Mas Yaksa mengangguk lalu menarik kursi dan duduk di sana, sementara aku memotong puding dengan ukuran agak besar dan membawanya menuju Mas Yaksa. Sisa pudingnya aku masukan kulkas agar lebih terasa enak besok saat Javas ingin memakannya.
"Kenapa nggak nyuruh Mbok Ru?" tanya saat menerima puding buatanku.
Aku memilih untuk duduk di hadapannya lebih dahulu sebelum menjawab pertanyaan Mas Yaksa.
"Cuma bikin puding, Mas, astaga, nggak ribet."
"Emang nggak capek."
"Demi anak, Mas, capek pun jadi nggak berasa." Aku menopang dagu sambil menatap Mas Yaksa yang kini sibuk menyuapkan potongan puding ke mulutnya, "enak nggak, Mas?"

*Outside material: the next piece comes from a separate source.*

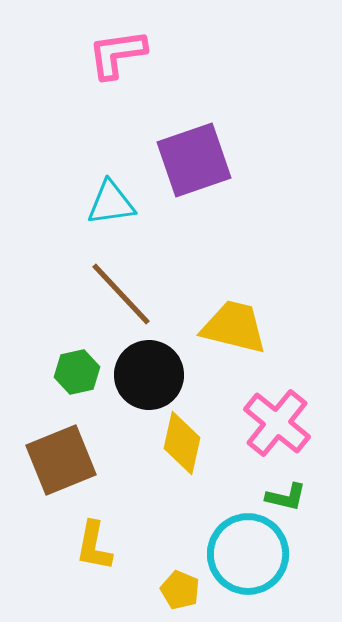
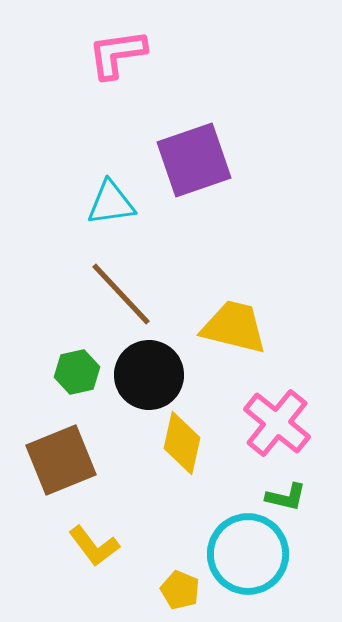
yellow L-shape: rotated 48 degrees counterclockwise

Mas Yaksa mengangguk. "Enak, manisnya pas buat Mas, tapi kayaknya kalau buat Javas kurang manis sih ini." Ia tiba-tiba menyodorkan sendok berisi potongan puding ke arahku, awalnya aku sedikit ragu tapi pada akhirnya aku tetap menerima suapan itu.
Benar yang dikatakan Mas Yaksa, rasanya manis tapi kalau untuk Javas yang menyukai makanan manis, sepertinya ini memang akan terasa kurang manis baginya.
"Javas pasti bakalan kecewa nih."
"Nggak papa, nggak baik juga kalau makan terlalu manis. Kita memang perlu melatih dia biar nggak terlalu menyukai makanan yang terlalu manis," ucap Mas Yaksa sedikit menenangkanku.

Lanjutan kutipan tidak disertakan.